DESCRIPTION OF THE TASK: Line by line, copy the listing below exactly.

DATASET ENTRIES:
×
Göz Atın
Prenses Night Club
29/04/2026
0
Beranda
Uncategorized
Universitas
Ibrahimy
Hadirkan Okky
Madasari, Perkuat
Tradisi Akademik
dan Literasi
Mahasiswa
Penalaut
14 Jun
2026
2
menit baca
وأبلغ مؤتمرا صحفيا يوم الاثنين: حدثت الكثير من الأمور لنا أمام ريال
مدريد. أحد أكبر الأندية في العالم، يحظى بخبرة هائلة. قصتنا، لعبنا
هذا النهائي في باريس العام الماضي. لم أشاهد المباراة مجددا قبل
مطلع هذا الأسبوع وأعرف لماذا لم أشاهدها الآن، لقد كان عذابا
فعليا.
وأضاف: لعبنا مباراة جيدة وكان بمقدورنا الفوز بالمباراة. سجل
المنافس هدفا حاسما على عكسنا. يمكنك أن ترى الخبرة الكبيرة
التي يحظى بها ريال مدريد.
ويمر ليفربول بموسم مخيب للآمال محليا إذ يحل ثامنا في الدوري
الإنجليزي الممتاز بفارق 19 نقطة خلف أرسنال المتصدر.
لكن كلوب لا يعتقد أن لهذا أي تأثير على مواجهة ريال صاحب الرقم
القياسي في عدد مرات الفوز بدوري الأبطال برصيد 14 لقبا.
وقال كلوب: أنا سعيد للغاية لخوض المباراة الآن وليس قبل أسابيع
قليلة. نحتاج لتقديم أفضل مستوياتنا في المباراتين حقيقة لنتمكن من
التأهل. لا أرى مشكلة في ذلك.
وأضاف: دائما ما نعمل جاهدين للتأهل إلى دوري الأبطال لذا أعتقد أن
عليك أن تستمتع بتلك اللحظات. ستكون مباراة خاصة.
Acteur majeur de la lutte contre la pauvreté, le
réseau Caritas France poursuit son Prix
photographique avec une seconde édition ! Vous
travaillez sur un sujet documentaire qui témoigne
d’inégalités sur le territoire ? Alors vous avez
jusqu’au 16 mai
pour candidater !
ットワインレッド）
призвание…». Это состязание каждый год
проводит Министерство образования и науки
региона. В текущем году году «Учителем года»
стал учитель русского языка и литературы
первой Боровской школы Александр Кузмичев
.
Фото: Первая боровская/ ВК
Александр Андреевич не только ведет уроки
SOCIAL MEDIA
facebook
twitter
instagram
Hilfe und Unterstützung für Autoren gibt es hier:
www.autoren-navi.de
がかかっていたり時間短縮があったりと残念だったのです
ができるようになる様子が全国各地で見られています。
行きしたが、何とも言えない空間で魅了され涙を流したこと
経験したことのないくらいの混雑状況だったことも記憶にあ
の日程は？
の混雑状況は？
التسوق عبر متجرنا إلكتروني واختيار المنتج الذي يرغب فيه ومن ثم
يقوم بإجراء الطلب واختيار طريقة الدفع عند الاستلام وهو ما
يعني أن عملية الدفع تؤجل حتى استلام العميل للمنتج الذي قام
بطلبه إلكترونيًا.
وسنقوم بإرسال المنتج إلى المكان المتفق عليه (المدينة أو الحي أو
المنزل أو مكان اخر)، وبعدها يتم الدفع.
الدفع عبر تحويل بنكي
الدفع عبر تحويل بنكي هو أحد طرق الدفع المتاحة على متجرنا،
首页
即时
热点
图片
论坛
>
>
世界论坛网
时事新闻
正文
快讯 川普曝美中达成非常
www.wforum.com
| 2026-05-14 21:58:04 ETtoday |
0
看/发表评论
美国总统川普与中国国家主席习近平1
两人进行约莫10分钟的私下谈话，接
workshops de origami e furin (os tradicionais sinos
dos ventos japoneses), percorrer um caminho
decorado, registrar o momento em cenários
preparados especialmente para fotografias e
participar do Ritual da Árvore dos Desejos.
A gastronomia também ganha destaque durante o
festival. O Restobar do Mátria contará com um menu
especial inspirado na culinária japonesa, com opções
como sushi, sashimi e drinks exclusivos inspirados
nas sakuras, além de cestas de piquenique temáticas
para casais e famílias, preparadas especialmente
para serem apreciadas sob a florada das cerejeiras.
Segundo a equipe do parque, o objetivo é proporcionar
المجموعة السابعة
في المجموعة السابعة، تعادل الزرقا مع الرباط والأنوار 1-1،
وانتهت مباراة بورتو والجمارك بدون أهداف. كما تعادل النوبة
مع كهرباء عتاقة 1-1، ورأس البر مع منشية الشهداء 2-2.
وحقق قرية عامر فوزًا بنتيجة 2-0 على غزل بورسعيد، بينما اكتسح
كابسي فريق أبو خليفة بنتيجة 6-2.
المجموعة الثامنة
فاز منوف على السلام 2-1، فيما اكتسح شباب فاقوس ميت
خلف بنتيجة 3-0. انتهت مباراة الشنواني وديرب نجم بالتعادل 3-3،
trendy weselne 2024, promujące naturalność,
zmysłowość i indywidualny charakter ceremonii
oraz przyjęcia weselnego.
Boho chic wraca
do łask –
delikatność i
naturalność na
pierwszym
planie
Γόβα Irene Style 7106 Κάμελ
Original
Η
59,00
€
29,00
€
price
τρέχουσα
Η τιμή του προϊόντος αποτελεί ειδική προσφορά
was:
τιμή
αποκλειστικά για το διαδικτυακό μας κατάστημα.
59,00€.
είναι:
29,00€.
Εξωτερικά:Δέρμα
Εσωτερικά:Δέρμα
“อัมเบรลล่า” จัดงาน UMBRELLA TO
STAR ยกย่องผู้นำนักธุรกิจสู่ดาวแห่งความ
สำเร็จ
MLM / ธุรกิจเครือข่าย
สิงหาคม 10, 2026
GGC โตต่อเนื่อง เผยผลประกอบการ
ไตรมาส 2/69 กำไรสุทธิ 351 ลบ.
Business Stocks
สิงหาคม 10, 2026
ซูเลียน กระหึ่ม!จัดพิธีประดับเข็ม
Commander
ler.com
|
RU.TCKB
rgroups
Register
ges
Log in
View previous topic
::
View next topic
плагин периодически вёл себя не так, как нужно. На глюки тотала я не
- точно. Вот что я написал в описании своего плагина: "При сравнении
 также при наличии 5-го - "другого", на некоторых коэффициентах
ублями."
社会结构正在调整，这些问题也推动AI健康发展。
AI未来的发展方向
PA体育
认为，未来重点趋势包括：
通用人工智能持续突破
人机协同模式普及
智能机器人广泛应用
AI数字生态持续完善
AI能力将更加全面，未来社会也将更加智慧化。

EXERCISE RESPONSE:
×
Göz Atın
Prenses Night Club
29/04/2026
0
Beranda
Uncategorized
Universitas
Ibrahimy
Hadirkan Okky
Madasari, Perkuat
Tradisi Akademik
dan Literasi
Mahasiswa
Penalaut
14 Jun
2026
2
menit baca
وأبلغ مؤتمرا صحفيا يوم الاثنين: حدثت الكثير من الأمور لنا أمام ريال
مدريد. أحد أكبر الأندية في العالم، يحظى بخبرة هائلة. قصتنا، لعبنا
هذا النهائي في باريس العام الماضي. لم أشاهد المباراة مجددا قبل
مطلع هذا الأسبوع وأعرف لماذا لم أشاهدها الآن، لقد كان عذابا
فعليا.
وأضاف: لعبنا مباراة جيدة وكان بمقدورنا الفوز بالمباراة. سجل
المنافس هدفا حاسما على عكسنا. يمكنك أن ترى الخبرة الكبيرة
التي يحظى بها ريال مدريد.
ويمر ليفربول بموسم مخيب للآمال محليا إذ يحل ثامنا في الدوري
الإنجليزي الممتاز بفارق 19 نقطة خلف أرسنال المتصدر.
لكن كلوب لا يعتقد أن لهذا أي تأثير على مواجهة ريال صاحب الرقم
القياسي في عدد مرات الفوز بدوري الأبطال برصيد 14 لقبا.
وقال كلوب: أنا سعيد للغاية لخوض المباراة الآن وليس قبل أسابيع
قليلة. نحتاج لتقديم أفضل مستوياتنا في المباراتين حقيقة لنتمكن من
التأهل. لا أرى مشكلة في ذلك.
وأضاف: دائما ما نعمل جاهدين للتأهل إلى دوري الأبطال لذا أعتقد أن
عليك أن تستمتع بتلك اللحظات. ستكون مباراة خاصة.
Acteur majeur de la lutte contre la pauvreté, le
réseau Caritas France poursuit son Prix
photographique avec une seconde édition ! Vous
travaillez sur un sujet documentaire qui témoigne
d’inégalités sur le territoire ? Alors vous avez
jusqu’au 16 mai
pour candidater !
ットワインレッド）
призвание…». Это состязание каждый год
проводит Министерство образования и науки
региона. В текущем году году «Учителем года»
стал учитель русского языка и литературы
первой Боровской школы Александр Кузмичев
.
Фото: Первая боровская/ ВК
Александр Андреевич не только ведет уроки
SOCIAL MEDIA
facebook
twitter
instagram
Hilfe und Unterstützung für Autoren gibt es hier:
www.autoren-navi.de
がかかっていたり時間短縮があったりと残念だったのです
ができるようになる様子が全国各地で見られています。
行きしたが、何とも言えない空間で魅了され涙を流したこと
経験したことのないくらいの混雑状況だったことも記憶にあ
の日程は？
の混雑状況は？
التسوق عبر متجرنا إلكتروني واختيار المنتج الذي يرغب فيه ومن ثم
يقوم بإجراء الطلب واختيار طريقة الدفع عند الاستلام وهو ما
يعني أن عملية الدفع تؤجل حتى استلام العميل للمنتج الذي قام
بطلبه إلكترونيًا.
وسنقوم بإرسال المنتج إلى المكان المتفق عليه (المدينة أو الحي أو
المنزل أو مكان اخر)، وبعدها يتم الدفع.
الدفع عبر تحويل بنكي
الدفع عبر تحويل بنكي هو أحد طرق الدفع المتاحة على متجرنا،
首页
即时
热点
图片
论坛
>
>
世界论坛网
时事新闻
正文
快讯 川普曝美中达成非常
www.wforum.com
| 2026-05-14 21:58:04 ETtoday |
0
看/发表评论
美国总统川普与中国国家主席习近平1
两人进行约莫10分钟的私下谈话，接
workshops de origami e furin (os tradicionais sinos
dos ventos japoneses), percorrer um caminho
decorado, registrar o momento em cenários
preparados especialmente para fotografias e
participar do Ritual da Árvore dos Desejos.
A gastronomia também ganha destaque durante o
festival. O Restobar do Mátria contará com um menu
especial inspirado na culinária japonesa, com opções
como sushi, sashimi e drinks exclusivos inspirados
nas sakuras, além de cestas de piquenique temáticas
para casais e famílias, preparadas especialmente
para serem apreciadas sob a florada das cerejeiras.
Segundo a equipe do parque, o objetivo é proporcionar
المجموعة السابعة
في المجموعة السابعة، تعادل الزرقا مع الرباط والأنوار 1-1،
وانتهت مباراة بورتو والجمارك بدون أهداف. كما تعادل النوبة
مع كهرباء عتاقة 1-1، ورأس البر مع منشية الشهداء 2-2.
وحقق قرية عامر فوزًا بنتيجة 2-0 على غزل بورسعيد، بينما اكتسح
كابسي فريق أبو خليفة بنتيجة 6-2.
المجموعة الثامنة
فاز منوف على السلام 2-1، فيما اكتسح شباب فاقوس ميت
خلف بنتيجة 3-0. انتهت مباراة الشنواني وديرب نجم بالتعادل 3-3،
trendy weselne 2024, promujące naturalność,
zmysłowość i indywidualny charakter ceremonii
oraz przyjęcia weselnego.
Boho chic wraca
do łask –
delikatność i
naturalność na
pierwszym
planie
Γόβα Irene Style 7106 Κάμελ
Original
Η
59,00
€
29,00
€
price
τρέχουσα
Η τιμή του προϊόντος αποτελεί ειδική προσφορά
was:
τιμή
αποκλειστικά για το διαδικτυακό μας κατάστημα.
59,00€.
είναι:
29,00€.
Εξωτερικά:Δέρμα
Εσωτερικά:Δέρμα
“อัมเบรลล่า” จัดงาน UMBRELLA TO
STAR ยกย่องผู้นำนักธุรกิจสู่ดาวแห่งความ
สำเร็จ
MLM / ธุรกิจเครือข่าย
สิงหาคม 10, 2026
GGC โตต่อเนื่อง เผยผลประกอบการ
ไตรมาส 2/69 กำไรสุทธิ 351 ลบ.
Business Stocks
สิงหาคม 10, 2026
ซูเลียน กระหึ่ม!จัดพิธีประดับเข็ม
Commander
ler.com
|
RU.TCKB
rgroups
Register
ges
Log in
View previous topic
::
View next topic
плагин периодически вёл себя не так, как нужно. На глюки тотала я не
- точно. Вот что я написал в описании своего плагина: "При сравнении
 также при наличии 5-го - "другого", на некоторых коэффициентах
ублями."
社会结构正在调整，这些问题也推动AI健康发展。
AI未来的发展方向
PA体育
认为，未来重点趋势包括：
通用人工智能持续突破
人机协同模式普及
智能机器人广泛应用
AI数字生态持续完善
AI能力将更加全面，未来社会也将更加智慧化。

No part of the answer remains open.